As for handover's being dangerous, that is not my position. But it is a position.

It is not an unreasonable position to say the fleet-learning focus of Tesla (or e.g. Comma AI) and the use of Level 2, or even the Level 3 handover approach of Audi, is insufficient, and that some other primary approach would bring better results.

It is just one view.
 
Again those are two completely different points, which he tries to conflate together:
"Here is a report I actually just became aware of that combines many other reports on the dangers of handover or public shadow driving."
"You are incorrect about public shadow driving and handover not being the same from the standpoint of situational awareness"

He is drawing a false equivalence between the two. The report he linked from Venturer had absolutely nothing to do with shadow driving, even though he claimed it did.

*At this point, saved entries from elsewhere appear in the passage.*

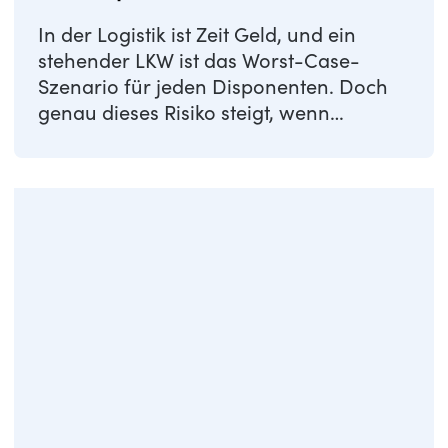
In der Logistik ist Zeit Geld, und ein
stehender LKW ist das Worst-Case-
Szenario für jeden Disponenten. Doch
genau dieses Risiko steigt, wenn
Urlaubsanträge ...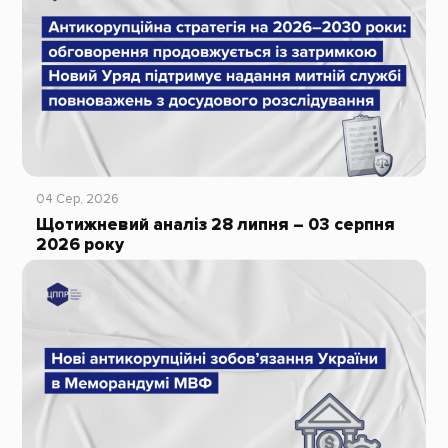
04 Сер, 2026
Щотижневий аналіз 28 липня – 03 серпня
2026 року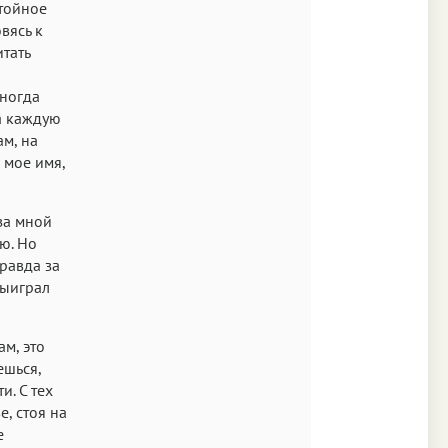
стойное
вясь к
итать
Иногда
за каждую
ам, на
 мое имя,
 за мной
рю. Но
правда за
выиграл
ам, это
ешься,
и. С тех
е, стоя на
е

You can argue handover is dangerous (although every level 2+ system does it), but public shadow driving has nothing to do with it because it does not involve handover at all. Also, Tesla doing public shadow driving does not mean they don't also do simulation. We discussed Tesla's simulation related hirings elsewhere already:
Autopilot simulation!

And the reason why I am not forgiving in terms of wrong usage of terminology, is because he had previously appealed to authority and claimed he was an expert. It's forgivable for a general member to be wrong on terminology, but for an expert, I'm going to take issue with it.

The similarity is allowing the vehicle to steer with your hands off for any amount of time.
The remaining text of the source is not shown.